What makes PROLOG Turing-complete?

Question

I know that it can be proven PROLOG is Turing-complete by constructing a program that simulates a Turing machine like this:

turing(Tape0, Tape) :-
    perform(q0, [], Ls, Tape0, Rs),
    reverse(Ls, Ls1),
    append(Ls1, Rs, Tape).

perform(qf, Ls, Ls, Rs, Rs) :- !.
perform(Q0, Ls0, Ls, Rs0, Rs) :-
    symbol(Rs0, Sym, RsRest),
    once(rule(Q0, Sym, Q1, NewSym, Action)),
    action(Action, Ls0, Ls1, [NewSym|RsRest], Rs1),
    perform(Q1, Ls1, Ls, Rs1, Rs).

symbol([], b, []).
symbol([Sym|Rs], Sym, Rs).

action(left, Ls0, Ls, Rs0, Rs) :- left(Ls0, Ls, Rs0, Rs).
action(stay, Ls, Ls, Rs, Rs).
action(right, Ls0, [Sym|Ls0], [Sym|Rs], Rs).

left([], [], Rs0, [b|Rs0]).
left([L|Ls], Ls, Rs, [L|Rs]).

Source

However, I’m wondering which parts of the PROLOG language one could strip away (esp. function symbols, clause overloading, recursion, unification) without losing Turing completeness. Are function symbols themselves Turing complete?

Answer 1

It's a fairly reliable rule of thumb that Turing-completeness depends on the ability to construct answers or intermediate values of unrestricted "size" and the ability to loop or recurse an unrestricted number of times. If you have those two things, you probably have Turing-completeness. (More specifically, if you can construct Peano arithmetic, then you certainly have Turing-completeness!)

Let's assume for the moment that you've already stripped arithmetic. We'll also assume that you don't have any non-logical features like atom_chars, assert, and so on, which enable general shenanigans.

If you stripped out function symbols, you can't construct answers or intermediates of unrestricted size; you can only use atoms which appear in the program and the query. As a result, the set of all possible solutions to any query is finite, so taking the least fixed point of the program/query will always terminate. Datalog (a relational database query language based on Prolog) works on this principle.

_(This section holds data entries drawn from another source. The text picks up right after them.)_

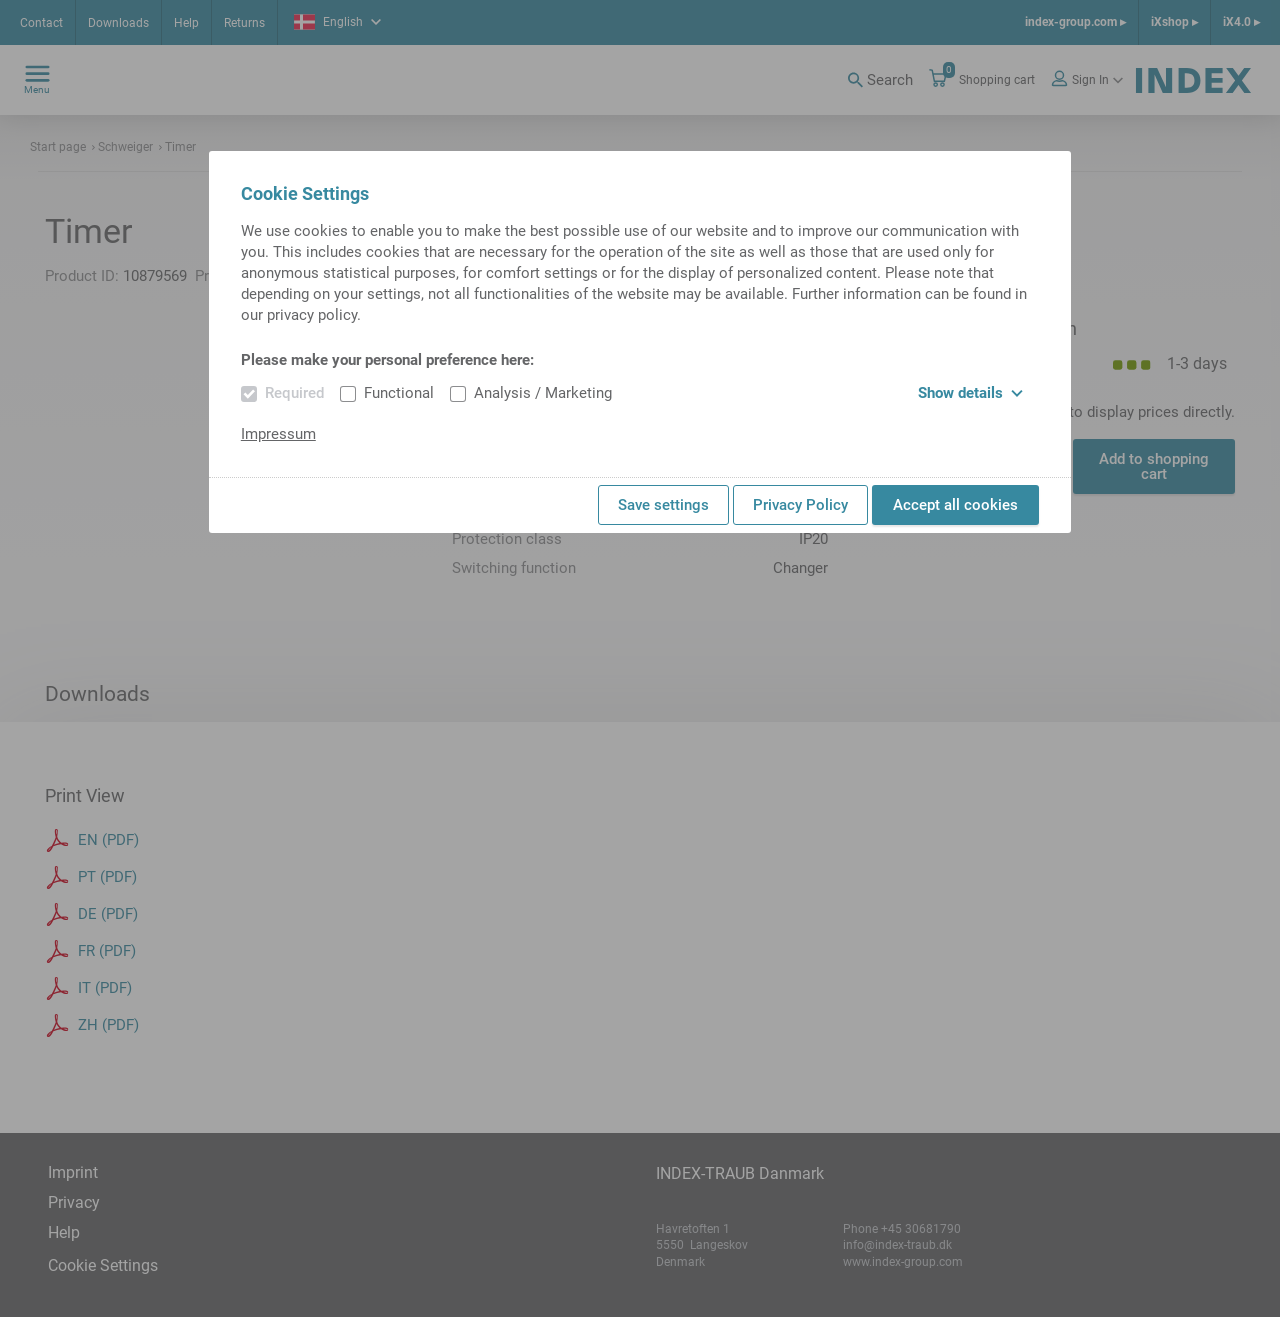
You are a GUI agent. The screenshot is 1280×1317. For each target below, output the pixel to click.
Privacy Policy (800, 505)
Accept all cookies (955, 505)
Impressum (278, 434)
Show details (970, 393)
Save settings (663, 505)
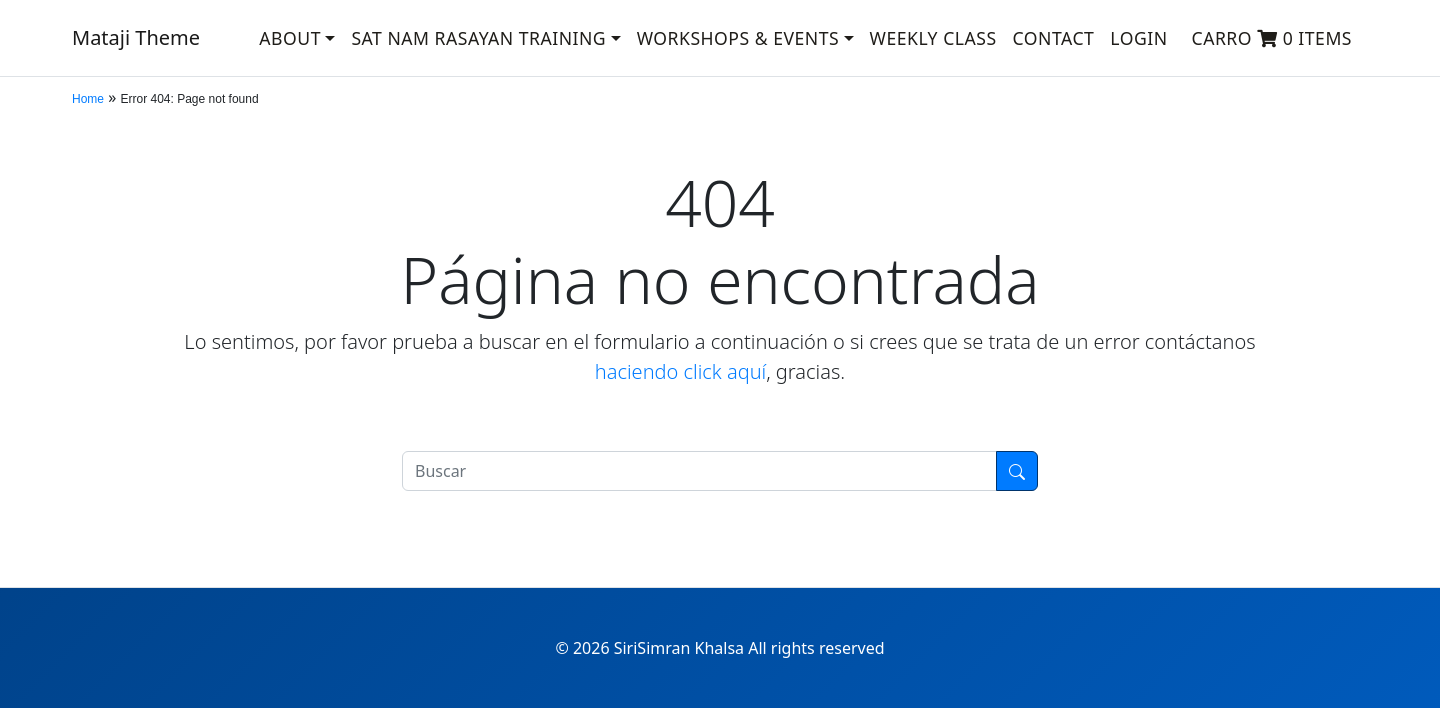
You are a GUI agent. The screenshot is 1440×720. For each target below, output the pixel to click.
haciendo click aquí (680, 371)
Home (88, 99)
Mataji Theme (136, 37)
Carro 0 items (1272, 38)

Similarly, if you restricted Prolog to primitive recursion only (that includes no recursion as a degenerate case), then the amount of recursion that you can do is bounded by the size of the query, so all computation terminates. So you need general recursion for Turing-completeness.

And, of course, if you have general recursion, you can cut a whole bunch of features and retain Turing-completeness, including general unification (construction and top-level pattern matching is sufficient), negation, and the cut.

Answer 2

Completing the excellent answer by @Pseudonym and referring to your last question "Are function symbols themselves Turing complete?".

You probably mean: Can a language made only of function symbols be Turing-Complete?

The answer is yes - think of Functional Programming languages like ML and Haskell.